For every new table, set the REPLICATION_SCOPE on every column family that needs to be indexed by issuing a command of the form:

$ hbase shell
hbase shell> create 'record', {NAME => 'data', REPLICATION_SCOPE => 1}

Creating Collections and Configurations

The tasks required for the Lily HBase NRT Indexer Services are the same as those described for the Lily HBase Batch Indexer. Follow the steps described in these sections:

Registering a Lily HBase Indexer Configuration with the Lily HBase Indexer Service

When the content of the Lily HBase Indexer configuration XML file is satisfactory, register it with the Lily HBase Indexer Service. Register the Lily HBase Indexer configuration file by uploading the Lily HBase Indexer configuration XML file to ZooKeeper. For example:

$ hbase-indexer add-indexer \
--name myIndexer \
--indexer-conf $HOME/morphline-hbase-mapper.xml \
--connection-param solr.zk=solr-cloude-zk1,solr-cloude-zk2/solr \
--connection-param solr.collection=hbase-collection1 \
--zookeeper hbase-cluster-zookeeper:2181

Verify that the indexer was successfully created as follows:

$ hbase-indexer list-indexers
Number of indexes: 1

myIndexer
  + Lifecycle state: ACTIVE
  + Incremental indexing state: SUBSCRIBE_AND_CONSUME
  + Batch indexing state: INACTIVE
  + SEP subscription ID: Indexer_myIndexer
  + SEP subscription timestamp: 2013-06-12T11:23:35.635-07:00
  + Connection type: solr
  + Connection params:
    + solr.collection = hbase-collection1
    + solr.zk = localhost/solr
  + Indexer config:
      110 bytes, use -dump to see content
  + Batch index config:
      (none)
  + Default batch index config:
      (none)
  + Processes
    + 1 running processes
    + 0 failed processes

Use the update-indexer and delete-indexer command-line options of the hbase-indexer utility to manipulate existing Lily HBase Indexers.

For more help, use the following commands:

$ hbase-indexer add-indexer --help
$ hbase-indexer list-indexers --help
$ hbase-indexer update-indexer --help
$ hbase-indexer delete-indexer --help

The morphlines.conf configuration file must be present on every host that runs an indexer.

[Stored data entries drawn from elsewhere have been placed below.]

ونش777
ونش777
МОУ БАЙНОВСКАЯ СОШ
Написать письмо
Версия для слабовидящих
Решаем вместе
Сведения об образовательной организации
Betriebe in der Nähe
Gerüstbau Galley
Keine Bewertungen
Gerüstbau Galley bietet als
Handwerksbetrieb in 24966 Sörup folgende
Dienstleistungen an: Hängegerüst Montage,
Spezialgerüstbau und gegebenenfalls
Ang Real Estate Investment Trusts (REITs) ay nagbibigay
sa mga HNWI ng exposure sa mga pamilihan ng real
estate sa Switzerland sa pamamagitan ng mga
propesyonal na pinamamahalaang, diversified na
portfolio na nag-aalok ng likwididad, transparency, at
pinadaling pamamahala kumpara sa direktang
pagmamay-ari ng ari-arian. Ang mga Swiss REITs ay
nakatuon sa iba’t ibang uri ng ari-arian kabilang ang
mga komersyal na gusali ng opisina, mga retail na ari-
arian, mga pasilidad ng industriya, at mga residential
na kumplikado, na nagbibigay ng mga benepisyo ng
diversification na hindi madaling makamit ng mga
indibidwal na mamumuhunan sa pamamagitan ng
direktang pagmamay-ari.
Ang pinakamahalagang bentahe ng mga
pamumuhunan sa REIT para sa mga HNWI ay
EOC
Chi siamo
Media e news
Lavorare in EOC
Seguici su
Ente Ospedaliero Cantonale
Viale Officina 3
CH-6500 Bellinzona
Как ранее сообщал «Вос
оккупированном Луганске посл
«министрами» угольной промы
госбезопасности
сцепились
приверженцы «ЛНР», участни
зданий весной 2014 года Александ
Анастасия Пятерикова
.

You can use the Cloudera Manager Admin Console to update morphlines.conf:
  1. Go to the Key-Value Store Indexer service.
  2. Click the Configuration tab.
  3. Select Scope > KS_INDEXER (Service Wide)
  4. Select Category > Morphlines.
  5. For the Morphlines File property, paste the new morphlines.conf content into the Value field.
  6. Click Save Changes to commit the changes.
Cloudera Manager automatically copies pasted configuration files to the current working directory of all Lily HBase Indexer cluster processes on start and restart of the Lily HBase Indexer Service. In this case, the file location /etc/hbase-solr/conf/morphlines.conf is not applicable.

Morphline configuration files can be changed without re-creating the indexer itself. In such a case, you must restart the Lily HBase Indexer service.

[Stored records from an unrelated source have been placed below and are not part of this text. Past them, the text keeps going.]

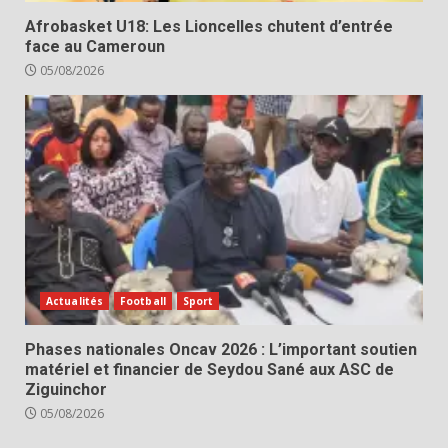
Afrobasket U18: Les Lioncelles chutent d’entrée
face au Cameroun
05/08/2026
Actualités
Football
Sport
Phases nationales Oncav 2026 : L’important soutien
matériel et financier de Seydou Sané aux ASC de
Ziguinchor
05/08/2026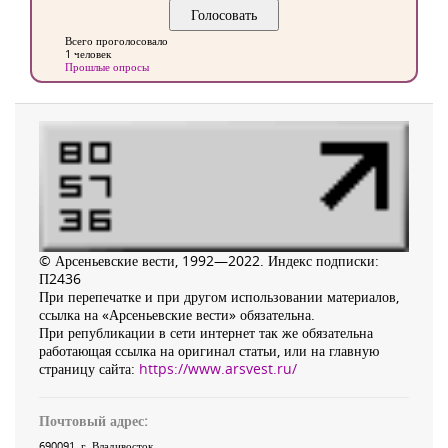
Всего проголосовало
1 человек
Прошлые опросы
© Арсеньевские вести, 1992—2022. Индекс подписки:
П2436
При перепечатке и при другом использовании материалов,
ссылка на «Арсеньевские вести» обязательна.
При републикации в сети интернет так же обязательна
работающая ссылка на оригинал статьи, или на главную
страницу сайта:
https://www.arsvest.ru/
Почтовый адрес:
690091
, г.
Владивосток
,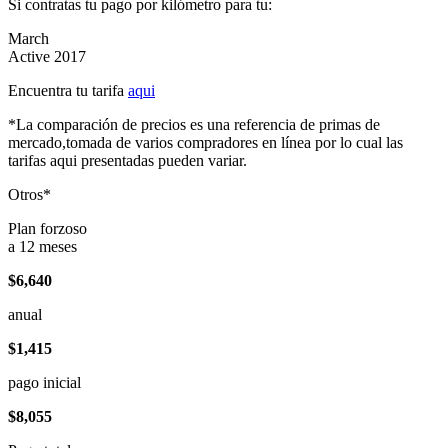
Si contratas tu pago por kilómetro para tu:
March
Active 2017
Encuentra tu tarifa
aqui
*La comparación de precios es una referencia de primas de
mercado,tomada de varios compradores en línea por lo cual las
tarifas aqui presentadas pueden variar.
Otros*
Plan forzoso
a 12 meses
$6,640
anual
$1,415
pago inicial
$8,055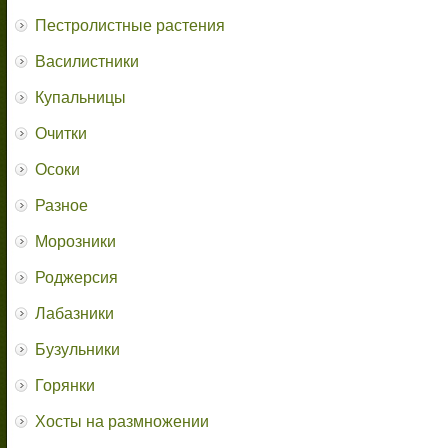
Пестролистные растения
Василистники
Купальницы
Очитки
Осоки
Разное
Морозники
Роджерсия
Лабазники
Бузульники
Горянки
Хосты на размножении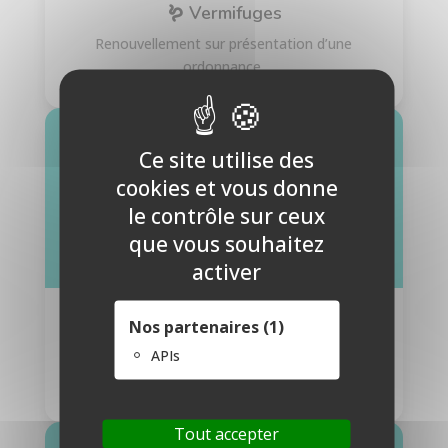
🪱 Vermifuges
Renouvellement sur présentation d’une
ordonnance.
Ce site utilise des
cookies et vous donne
le contrôle sur ceux
que vous souhaitez
activer
💊 Médicaments prescrits
Nos partenaires (1)
APIs
Délivrés après consultation ou sur ordonnance
valide.
Tout accepter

Verifying that Indexing Works

Add rows to the indexed HBase table. For example:

$ hbase shell
hbase(main):001:0> put 'record', 'row1', 'data', 'value'
hbase(main):002:0> put 'record', 'row2', 'data', 'value2'

If the put operation succeeds, wait a few seconds, go to the SolrCloud UI query page, and query the data. Note the updated rows in Solr.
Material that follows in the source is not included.